NYC - NoLIta: Puck Building
The Puck Building, at 295-307 Lafayette Street, was originally built to house the offices and printing plant of Puck, America's first successful humor magazine, and J. Ottman Lithographing Co., which printed the magazine's famous chromolithographc cartoons. The Romanesque Revival or Rundbogenstil (German round-arched neo-Romanesque) style building features two gilded figures of Shakespeare's character Puck in its façade--the one at the original entrance on Houston and Mulberry by Casper Buberl, and the one on Lafayette Street by Henry Baerer. Both fourt feet statues are made of gilded metal and date to 1885.
The two original wings, designed by Albert Wagner in 1885-86 and 1892-93, fronted only on Houston and Mulberry Streets. In the late 1890's, Lafayette Street was extended through the block, and two bays of the Puck Building's Houston Street facade and the building's entire west wall were demolished. Herman Wagner designed the new Lafayette Street elevation to conform to the original design.
Puck Magazine ceased publication in 1918 and the building now contains office space as well as ballrooms for large events on both the ground floor and the top floor.
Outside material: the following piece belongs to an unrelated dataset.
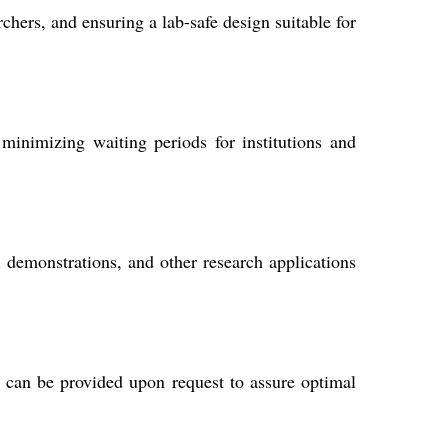
hers, and ensuring a lab-safe design suitable for
inimizing waiting periods for institutions and
al demonstrations, and other research applications
s can be provided upon request to assure optimal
In the 1980s it was the home of Spy Magazine, whose editors informally dubbed it "The Spy Building". In the early 2000s, the building housed the Manhattan Center of Pratt Institute. Since 2004, the Puck Building has been home to New York University's Wagner Graduate School of Public Service.
The Puck Building was designated a landmark by the New York City Landmarks Preservation Commission in 1983.